This R Shiny app creates a variety of informative figures based off of the bag-of-words distribution of a corpus of Twitter data collected from either a user or a hashtag, including frequency barplots and wordclouds for phrases 1-4 words long, a word correlation table and plot, topic modeling and a topic distribution heatmap, and a random tweet generator. To try the app, visit this link.
First off I would like to thank Gordon Anderson at UMass Amherst for giving me the idea to create this through an assignment in his Introduction to Data Science class, as well as providing code to access the Twitter API, extract tweets, and clean the corpus. RDataMining's Twitter Data Analysis with R presentation inspired the word correlation plot and stem completion functions, and I borrowed much of the code to compute the optimal number of topics from David Meza's excellent post Topic Modeling in R. Drew Schmidt and Christian Heckendorf's Guide to the ngram Package also proved to be a great resource to learn the library from. Last but not least, I would be remiss to not mention the numerous StackOverflow/similar pages that I consulted along the way to make this app a reality. Many thanks to all of you!
The information provided by this app is conditioned on the bag-of-words model of text representation, where grammar and word order are ignored in favor of tracking the frequency words appear among the corpus. Though simplistic in nature, this perspective quickly elucidates valuable information about what words are most important to the corpus through frequency, correlation, and n-gram analysis, and offers easy applications to approaches like topic modeling that help us to understand the text as whole more readily.
The latent Dirichlet allocation model used in this app is based on the idea that each document of the corpus (or tweet, in this case) belongs to some small number of topics, the topics themselves being composed of a small number of words that are used most frequently in each one. The model is constructed multiple times to determine the maximum log liklihood that each document belongs to each topic, which is based on the probability that each "topic" word would appear in the document given its frequency (an aspect of the model that lends itself nicely to bag-of-words style text classification). Each document is assigned a probability of belonging to each topic once the optimal model has been fitted, which is used in the app to generate the heatmap of tweets and topics.

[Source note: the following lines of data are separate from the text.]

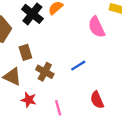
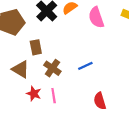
pink semicircle: (97, 27) -> (96, 17), moved
pink line: (58, 108) -> (54, 96), moved

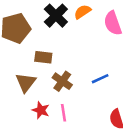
brown rectangle: (36, 47) -> (43, 57), turned -72
brown triangle: (21, 69) -> (26, 82), turned 36

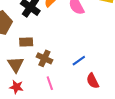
blue line: (100, 79) -> (79, 61), moved
red star: (41, 110) -> (16, 87), moved

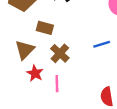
blue line: (79, 61) -> (102, 44), moved
red star: (16, 87) -> (35, 73), moved

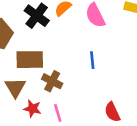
brown rectangle: (45, 28) -> (30, 60), size x1.5
blue line: (102, 44) -> (92, 60), turned -63

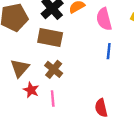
brown rectangle: (30, 60) -> (50, 38), moved
blue line: (92, 60) -> (109, 51), moved

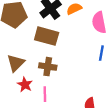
brown cross: (54, 69) -> (48, 67), turned -35

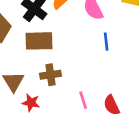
pink line: (45, 94) -> (83, 100), moved

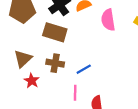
blue line: (106, 42) -> (84, 69), moved, turned 48

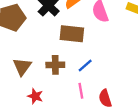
brown rectangle: (55, 32) -> (72, 34), moved
red star: (32, 81) -> (35, 96), moved

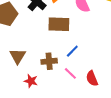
brown cross: (55, 65) -> (49, 61), moved
pink line: (81, 91) -> (70, 73), turned -32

Another interesting aspect of the app is the Markov chain-based tweet generation system, which is itself based on strings of n-grams (or n length sequences of words) from the corpus. A Markov chain is a random, probabilistic process that is able to make predictions of future events based solely on the present state of a system; in the app, this is utilized as sequences of n-grams being linked together based on the probability that each would appear next to each other in the corpus, using these values as the states of the Markov chain. Since the probabilities themselves are calculated based on the frequency of the n-1 length phrases that appear after each n-gram,this multiplicity-based approach complements the bag-of-words model used and greatly extends the possibilities for analysis that the rudimentary approach offers.